Kepala Desa Sirnasari, Miftahudin, membenarkan bahwa korban merupakan warganya. Berdasarkan informasi yang diterimanya, korban dijemput oleh seorang pria yang diduga dikenalnya dari lingkungan tempat kerja.

"Korban memang warga Desa Sirnasari. Usianya sekitar 19 tahun. Ayahnya sedang merantau bekerja di luar Pulau Jawa, sehingga di rumah hanya bersama ibunya dan sering juga tinggal di rumah neneknya di Desa Ciparay," ujar Miftahudin kepada sukabumiupdate.com, Kamis (30/7/2026).

Baca Juga: Pascakebakaran Ciptamulya, Pemprov Jabar Dorong Pembenahan Jaringan Listrik di Kampung Adat

Menurut Miftahudin, kronologi lengkap kejadian masih belum diketahui secara pasti karena masih menunggu hasil penyelidikan aparat kepolisian. Namun, berdasarkan informasi awal yang diterimanya, korban dijemput dari tempat kerjanya sebelum dibawa ke arah Tegalbuleud.

"Informasi sementara yang kami terima, korban dijemput oleh terduga pelaku di tempat kerjanya, kemudian dibawa ke arah Tegalbuleud. Setibanya di kawasan kebun karet, korban diduga hendak menjadi korban kekerasan seksual. Beruntung korban melakukan perlawanan, dan ada pengendara mobil yang melintas sehingga aksi tersebut tidak sampai terjadi," katanya.

Setelah kejadian tersebut, terduga pelaku juga diduga membawa kabur telepon genggam milik korban serta sejumlah uang yang baru diterimanya sebagai gaji, sebelum meninggalkan lokasi.

"Korban akhirnya mendapat pertolongan dari pengendara mobil yang melintas di lokasi," tambah Miftahudin.

Baca Juga: Kasus Keracunan Susu MBG di SDN Bojongkoneng, Dinkes Soroti Keterlambatan Laporan & Quality Control SPPG

Sementara itu, Kepala Desa Ciparay, Asep Saepudin, yang juga masih memiliki hubungan keluarga dengan korban, membenarkan adanya peristiwa tersebut.

"Korban merupakan anak dari adik istri saya. Kejadian pada Rabu malam itu memang benar.

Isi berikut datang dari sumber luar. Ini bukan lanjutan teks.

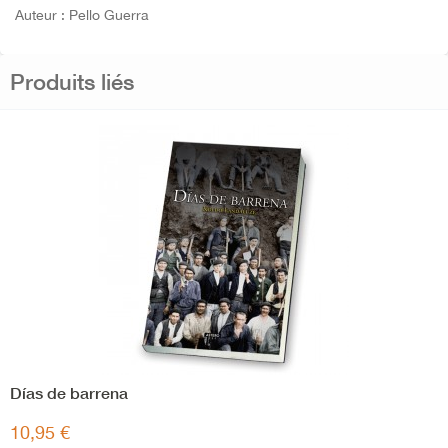
Auteur : Pello Guerra
Produits liés
Días de barrena
10,95 €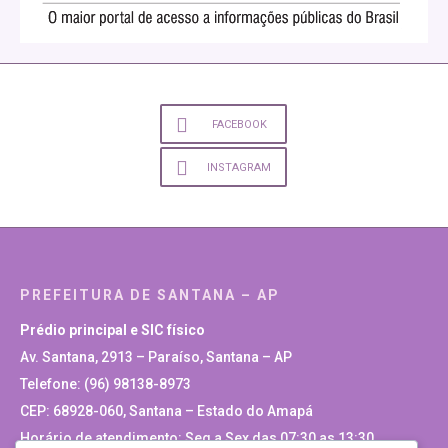
FACEBOOK
INSTAGRAM
PREFEITURA DE SANTANA – AP
Prédio principal e SIC físico
Av. Santana, 2913 – Paraíso, Santana – AP
Telefone: (96) 98138-8973
CEP: 68928-060, Santana – Estado do Amapá
Horário de atendimento: Seg a Sex das 07:30 as 13:30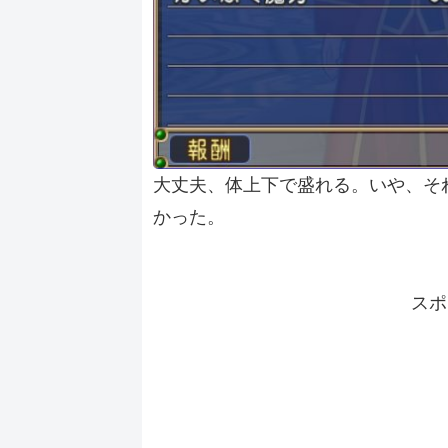
大丈夫、体上下で盛れる。いや、そ
かった。
スポ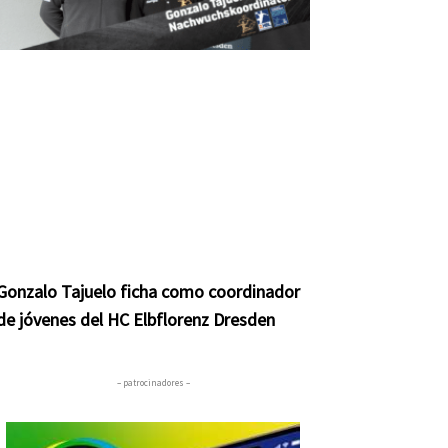
Gonzalo Tajuelo ficha como coordinador
de jóvenes del HC Elbflorenz Dresden
– patrocinadores –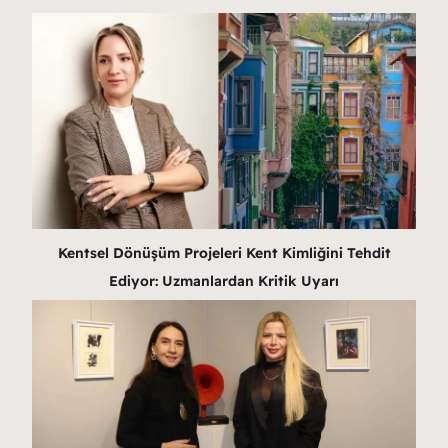
Kentsel Dönüşüm Projeleri Kent Kimliğini Tehdit
Ediyor: Uzmanlardan Kritik Uyarı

Sebagai pihak keluarga, kami akan melaporkan peristiwa ini ke Polsek Tegalbuleud agar dapat diproses sesuai hukum yang berlaku," ujarnya.

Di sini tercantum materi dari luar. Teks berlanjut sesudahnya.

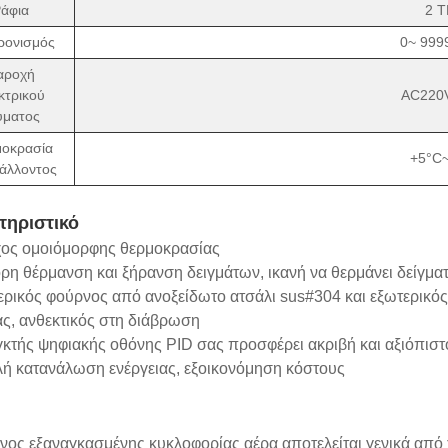
άφια
2 
ρονισμός
0~ 999
αροχή
κτρικού
AC220
ύματος
οκρασία
+5°C
άλλοντος
τηριστικό
χος ομοιόμορφης θερμοκρασίας
ρη θέρμανση και ξήρανση δειγμάτων, ικανή να θερμάνει δείγμα
ερικός φούρνος από ανοξείδωτο ατσάλι sus#304 και εξωτερικό
ς, ανθεκτικός στη διάβρωση
γκτής ψηφιακής οθόνης PID σας προσφέρει ακριβή και αξιόπισ
λή κατανάλωση ενέργειας, εξοικονόμηση κόστους
νος εξαναγκασμένης κυκλοφορίας αέρα αποτελείται γενικά από 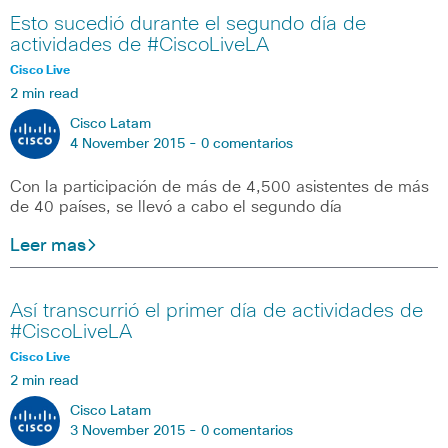
Esto sucedió durante el segundo día de
actividades de #CiscoLiveLA
Cisco Live
2 min read
Cisco Latam
4 November 2015 -
0 comentarios
Con la participación de más de 4,500 asistentes de más
de 40 países, se llevó a cabo el segundo día
Leer mas
Así transcurrió el primer día de actividades de
#CiscoLiveLA
Cisco Live
2 min read
Cisco Latam
3 November 2015 -
0 comentarios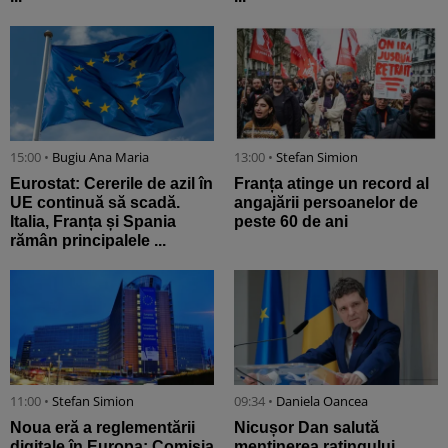
15:00 •
Bugiu ⁠Ana Maria
13:00 •
Stefan Simion
Eurostat: Cererile de azil în
Franța atinge un record al
UE continuă să scadă.
angajării persoanelor de
Italia, Franța și Spania
peste 60 de ani
rămân principalele ...
11:00 •
Stefan Simion
09:34 •
Daniela Oancea
Noua eră a reglementării
Nicușor Dan salută
digitale în Europa: Comisia
menținerea ratingului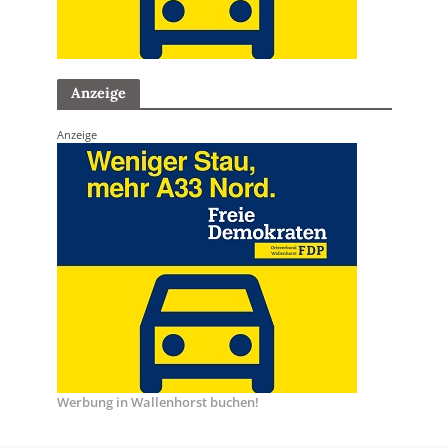
Anzeige
Anzeige
Werbung in Wallenhorst buchen!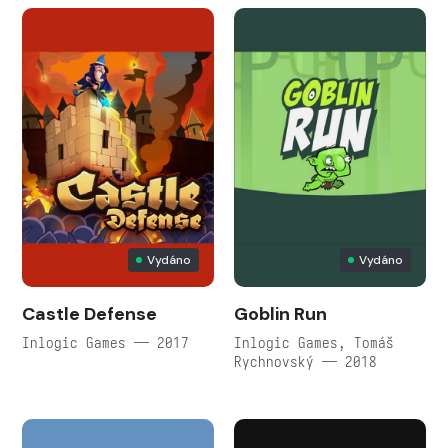
Vydáno
Vydáno
Castle Defense
Goblin Run
Inlogic Games — 2017
Inlogic Games, Tomáš
Rychnovský — 2018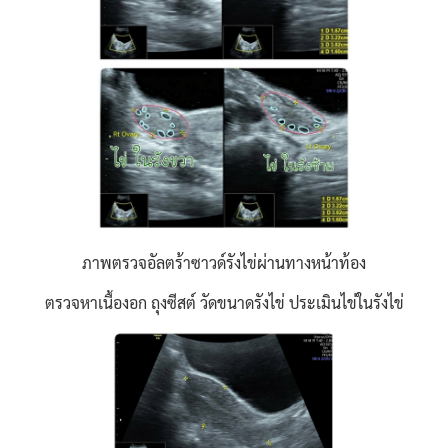
ภาพตรวจอัลตร้าซาวด์รังไข่ผ่านทางหน้าท้อง
ตรวจหาเนื้องอก ถุงซีสต์ วัดขนาดรังไข่ ประเมินไข่ในรังไข่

Hingga berita ini diterbitkan, kasus dugaan percobaan pemerkosaan dan perampasan tersebut masih dalam penanganan pihak kepolisian. Identitas terduga pelaku belum diumumkan secara resmi.

Sukabumiupdate.com masih berupaya memperoleh konfirmasi dari Polsek Tegalbuleud terkait laporan, kronologi, serta perkembangan penanganan kasus tersebut.